[Transcribed page contents]
^^^^^^^^^^^^^^^^
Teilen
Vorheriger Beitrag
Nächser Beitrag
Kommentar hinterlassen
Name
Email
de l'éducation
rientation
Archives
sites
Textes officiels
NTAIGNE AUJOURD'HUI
^^^^^^^^^^^^^^^^
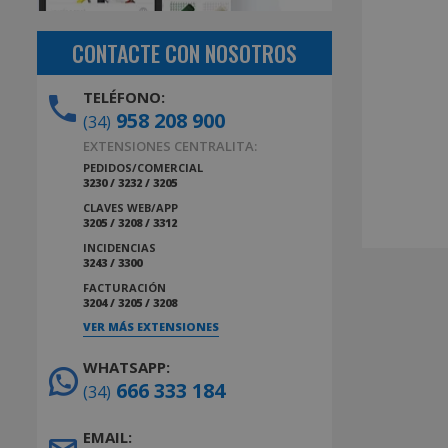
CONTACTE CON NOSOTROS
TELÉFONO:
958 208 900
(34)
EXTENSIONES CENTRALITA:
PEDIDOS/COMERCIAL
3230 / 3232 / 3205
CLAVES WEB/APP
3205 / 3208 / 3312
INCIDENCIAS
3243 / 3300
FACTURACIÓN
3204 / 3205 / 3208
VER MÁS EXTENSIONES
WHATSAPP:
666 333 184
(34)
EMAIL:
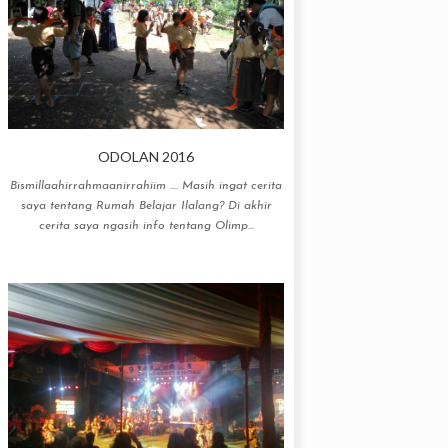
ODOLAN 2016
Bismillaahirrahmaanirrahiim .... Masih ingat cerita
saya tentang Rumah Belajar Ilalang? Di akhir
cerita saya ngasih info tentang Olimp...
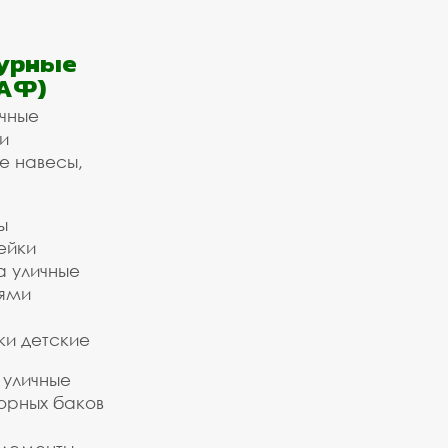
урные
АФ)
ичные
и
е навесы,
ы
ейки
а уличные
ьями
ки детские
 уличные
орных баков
^^^^^^^^^^^^^^^^
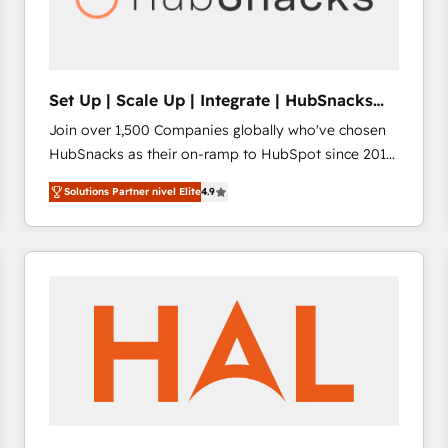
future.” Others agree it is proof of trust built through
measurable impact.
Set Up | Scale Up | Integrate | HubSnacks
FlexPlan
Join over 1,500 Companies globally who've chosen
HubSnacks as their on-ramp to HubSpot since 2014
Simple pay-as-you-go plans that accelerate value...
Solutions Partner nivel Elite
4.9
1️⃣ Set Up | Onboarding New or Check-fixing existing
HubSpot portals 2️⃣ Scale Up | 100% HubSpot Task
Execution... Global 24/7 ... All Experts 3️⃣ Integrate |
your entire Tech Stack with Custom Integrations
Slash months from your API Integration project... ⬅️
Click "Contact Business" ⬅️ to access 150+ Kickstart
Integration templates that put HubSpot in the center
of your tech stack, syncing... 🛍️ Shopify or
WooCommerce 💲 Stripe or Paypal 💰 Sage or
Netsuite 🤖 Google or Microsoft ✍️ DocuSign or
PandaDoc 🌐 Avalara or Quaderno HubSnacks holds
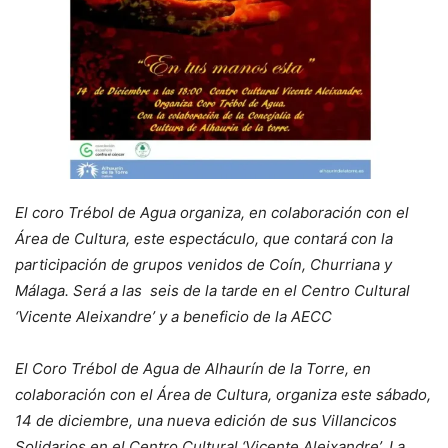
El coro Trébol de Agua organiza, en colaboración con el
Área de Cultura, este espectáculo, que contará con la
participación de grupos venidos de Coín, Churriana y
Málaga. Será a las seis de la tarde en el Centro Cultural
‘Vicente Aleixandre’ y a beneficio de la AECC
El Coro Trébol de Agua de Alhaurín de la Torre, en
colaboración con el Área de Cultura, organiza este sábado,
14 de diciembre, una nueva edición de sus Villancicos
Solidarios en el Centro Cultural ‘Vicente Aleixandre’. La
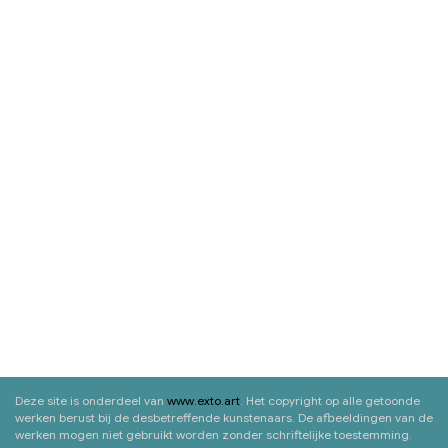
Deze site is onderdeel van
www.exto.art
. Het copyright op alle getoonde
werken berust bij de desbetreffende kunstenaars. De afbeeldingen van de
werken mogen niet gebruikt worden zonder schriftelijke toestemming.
^^^^^^^^^^^^^^^^
EXERCISE REQUIREMENTS - Your copy should hold only the lines above from the one containing "3205 / 3208 / 3312" through the one containing "орных баков", exactly as written and free of pictures.

EXERCISE RESULT -
3205 / 3208 / 3312
INCIDENCIAS
3243 / 3300
FACTURACIÓN
3204 / 3205 / 3208
VER MÁS EXTENSIONES
WHATSAPP:
666 333 184
(34)
EMAIL:
ODOLAN 2016
Bismillaahirrahmaanirrahiim .... Masih ingat cerita
saya tentang Rumah Belajar Ilalang? Di akhir
cerita saya ngasih info tentang Olimp...
урные
АФ)
ичные
и
е навесы,
ы
ейки
а уличные
ьями
ки детские
 уличные
орных баков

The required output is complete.